The main function of hChonJb#7 as the source of active TGF-β1
Type II collagen and GAG production in TG-C
To prove that hChonJ cells can be redifferentiated by irradiated hChonJb#7 cells, we mixed hChonJ cells and irradiated hChonJb#7 cells in 3:1 ratio (TG-C) and cultured them to form micro-masses. The 3:1 cell mixture ratio has been used for our pre-clinical animal study and Phase I and II clinical studies proving its efficacy and safety for cartilage regeneration [23, 27]. Together with rhTGF-β1, we measured type II collagen mRNA levels and the amount of GAG accumulated in the TG-C micro-masses to determine the hChonJ potency as articular chondrocytes in TG-C. The type II collagen mRNA level was approximately 200 fold higher (Fig. 4b) and the GAG amount was also at least 4 times more than negative control (Fig. 4c). These results were comparable to those of experiments performed with fully active rhTGF-β1 or hChonJb#7 culture supernatant (Fig. 2c and d) and we confirmed that irradiated hChonJb#7 cells also provided sufficient TGF-β1 to redifferentiate the hChonJ cells in TG-C.
Adherence of chondrocytes to cartilage defects
TGF-β1 was reported to stimulate chondrogenesis and synthesis of proteoglycan [28, 29]. However, the durability of articular cartilage-like material for full-thickness cartilage repair was not prolonged . We speculated that this short durability was due to the one-time supply of TGF-β1. To provide TGF-β1 for a longer period, the TGF-β1 gene was modified to be activated spontaneously and introduced into chondrocytes by a retroviral vector. The transduced chondrocytes, hChonJb#7, were mixed with normal chondrocytes, hChonJ, in a ratio of 1:3 as TG-C to provide a treatment of the damaged cartilage. Recently, we have successfully completed a Phase II clinical study using TG-C. Preliminary data (not shown) from the Phase II study have demonstrated the efficacy of TG-C in regenerating cartilage as well as in relieving the pain and improving joint function in osteoarthritis patients.

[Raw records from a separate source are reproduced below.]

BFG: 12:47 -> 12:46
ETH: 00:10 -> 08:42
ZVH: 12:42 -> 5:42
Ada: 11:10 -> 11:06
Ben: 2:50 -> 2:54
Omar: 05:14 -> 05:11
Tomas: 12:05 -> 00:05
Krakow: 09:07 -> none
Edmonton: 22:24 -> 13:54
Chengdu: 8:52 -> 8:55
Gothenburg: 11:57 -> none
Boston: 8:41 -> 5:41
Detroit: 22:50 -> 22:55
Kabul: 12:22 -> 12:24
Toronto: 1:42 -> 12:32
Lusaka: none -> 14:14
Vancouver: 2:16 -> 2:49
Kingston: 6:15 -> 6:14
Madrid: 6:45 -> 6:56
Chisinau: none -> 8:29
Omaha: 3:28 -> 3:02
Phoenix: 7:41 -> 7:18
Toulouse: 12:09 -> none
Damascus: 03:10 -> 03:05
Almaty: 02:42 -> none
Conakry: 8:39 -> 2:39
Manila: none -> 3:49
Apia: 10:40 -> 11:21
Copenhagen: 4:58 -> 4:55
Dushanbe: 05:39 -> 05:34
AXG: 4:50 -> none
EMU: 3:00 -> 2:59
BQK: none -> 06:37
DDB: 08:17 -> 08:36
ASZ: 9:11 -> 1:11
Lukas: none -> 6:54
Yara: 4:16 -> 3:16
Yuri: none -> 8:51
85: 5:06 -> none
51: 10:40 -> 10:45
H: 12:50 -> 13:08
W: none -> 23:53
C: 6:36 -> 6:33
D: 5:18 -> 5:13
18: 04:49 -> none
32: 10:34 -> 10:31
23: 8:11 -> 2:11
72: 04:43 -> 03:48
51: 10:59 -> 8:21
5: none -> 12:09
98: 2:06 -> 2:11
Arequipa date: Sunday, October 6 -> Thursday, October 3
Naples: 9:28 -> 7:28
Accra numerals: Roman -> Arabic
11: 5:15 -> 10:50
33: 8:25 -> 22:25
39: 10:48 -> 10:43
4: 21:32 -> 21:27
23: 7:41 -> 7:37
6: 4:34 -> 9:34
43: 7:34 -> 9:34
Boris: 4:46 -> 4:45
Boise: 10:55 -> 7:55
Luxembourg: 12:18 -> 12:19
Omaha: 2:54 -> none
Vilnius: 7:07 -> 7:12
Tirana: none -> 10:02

In this study, to elucidate the mechanism of cartilage regeneration, the effect of TGF-β1 on type II collagen and GAG expression in micro-mass cultures without a scaffold was investigated. When the expressed TGF-β1 variants were tested for their cell proliferation inhibitory activity, modified TGF-β1 preprotein showed more efficient inhibition than wild type TGF-β1 preprotein (Fig. 1). The modified TGF-β1 produced from hChonJb#7 cells had activity comparable to fully active rhTGF-β1, suggesting that modified TGF-β1 preprotein was more efficiently activated than WT preprotein.
To determine if the modified TGF-β1 produced from hChonJb#7 cells is also effective on hChonJ cell redifferentiation, we developed a micro-mass culture method for chondrocytes and monitored the type II collagen mRNA level and the amount of GAG, which are functional markers for articular cartilage regeneration. For induction of type II collagen gene expression and production of GAG, the modified TGF-β1 produced from hChonJb#7 was as effective as rhTGF-β1 (Fig. 2). When hChonJb#7 cells were mixed hChonJ chondrocytes in TG-C, the type II collagen mRNA and the GAG amount was higher than for hChonJ cells alone, approximately 200 fold and 4 fold higher, respectively. The hChonJb #7 cells themselves also produce type II collagen and proteoglycan. Therefore, we tested whether type II collagen and proteoglycan could have additive effect on hChonJ redifferentiation, revealing that there was no indication of hChonJ redifferentiation when type II collagen or proteoglycan was added individually to chondrocyte cultures. Although they had no effect in changing hChonJ internal characteristics, they might play a physical role in adherence of the chondrocytes to the cartilage lesion.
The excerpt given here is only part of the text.